Supplied material below:

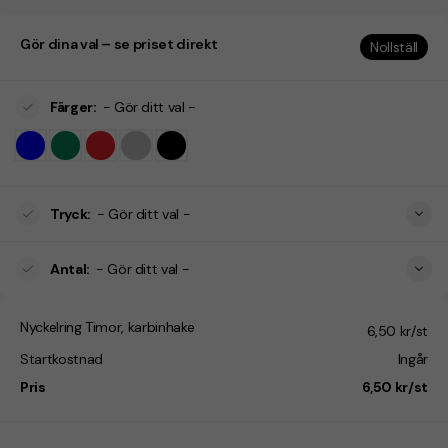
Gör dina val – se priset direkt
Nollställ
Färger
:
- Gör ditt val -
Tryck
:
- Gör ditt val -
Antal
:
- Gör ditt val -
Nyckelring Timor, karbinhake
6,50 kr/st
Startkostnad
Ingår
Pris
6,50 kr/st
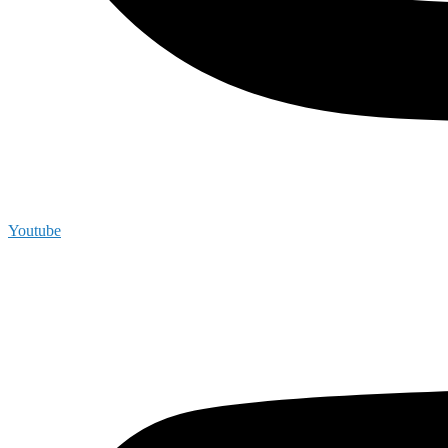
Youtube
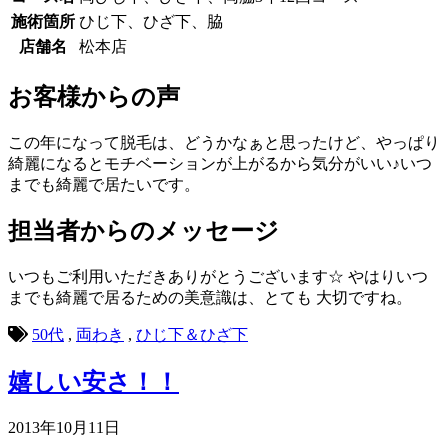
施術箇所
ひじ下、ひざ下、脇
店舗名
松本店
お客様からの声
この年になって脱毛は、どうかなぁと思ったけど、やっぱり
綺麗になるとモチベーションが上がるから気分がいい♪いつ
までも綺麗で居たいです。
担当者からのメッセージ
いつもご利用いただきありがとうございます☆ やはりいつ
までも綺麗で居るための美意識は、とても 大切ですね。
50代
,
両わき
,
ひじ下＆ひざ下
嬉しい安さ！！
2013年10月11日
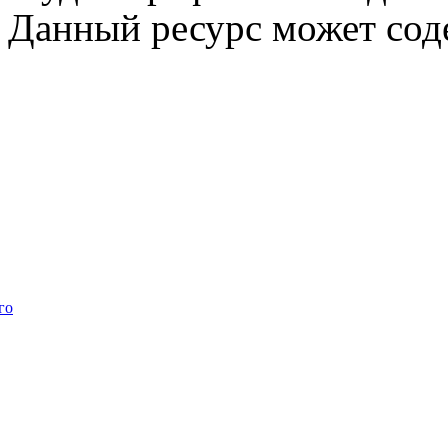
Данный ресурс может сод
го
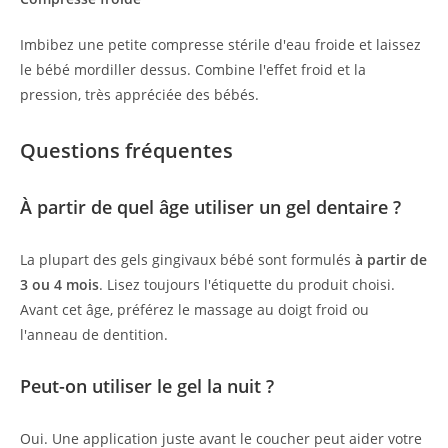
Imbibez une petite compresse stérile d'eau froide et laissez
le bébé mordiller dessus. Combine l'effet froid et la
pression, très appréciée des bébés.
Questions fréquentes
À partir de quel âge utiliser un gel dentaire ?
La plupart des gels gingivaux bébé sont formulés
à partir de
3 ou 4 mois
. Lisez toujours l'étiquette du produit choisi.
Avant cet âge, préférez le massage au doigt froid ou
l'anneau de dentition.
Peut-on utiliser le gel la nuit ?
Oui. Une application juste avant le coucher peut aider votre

End of Supplied material.
Supplied material below:

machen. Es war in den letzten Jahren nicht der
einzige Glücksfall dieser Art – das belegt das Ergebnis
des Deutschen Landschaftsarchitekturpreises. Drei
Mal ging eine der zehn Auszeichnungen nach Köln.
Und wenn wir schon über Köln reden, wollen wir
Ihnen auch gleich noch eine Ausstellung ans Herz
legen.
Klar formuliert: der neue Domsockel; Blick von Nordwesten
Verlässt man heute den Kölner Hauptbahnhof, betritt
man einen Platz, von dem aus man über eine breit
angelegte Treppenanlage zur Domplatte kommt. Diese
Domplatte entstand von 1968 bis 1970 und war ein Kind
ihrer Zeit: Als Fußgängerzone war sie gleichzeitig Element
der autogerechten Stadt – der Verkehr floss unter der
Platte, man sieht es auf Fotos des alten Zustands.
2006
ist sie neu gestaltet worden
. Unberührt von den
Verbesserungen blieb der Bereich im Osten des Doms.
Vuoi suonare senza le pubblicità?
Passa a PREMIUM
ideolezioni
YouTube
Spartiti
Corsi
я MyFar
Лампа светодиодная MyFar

End of Supplied material.

→ What the task asks
Out of the data above, give again only the lines starting at the one holding "La plupart des" and ending at the one holding "Oui. Une application", unchanged.

→ Answer to this task
La plupart des gels gingivaux bébé sont formulés
à partir de
3 ou 4 mois
. Lisez toujours l'étiquette du produit choisi.
Avant cet âge, préférez le massage au doigt froid ou
l'anneau de dentition.
Peut-on utiliser le gel la nuit ?
Oui. Une application juste avant le coucher peut aider votre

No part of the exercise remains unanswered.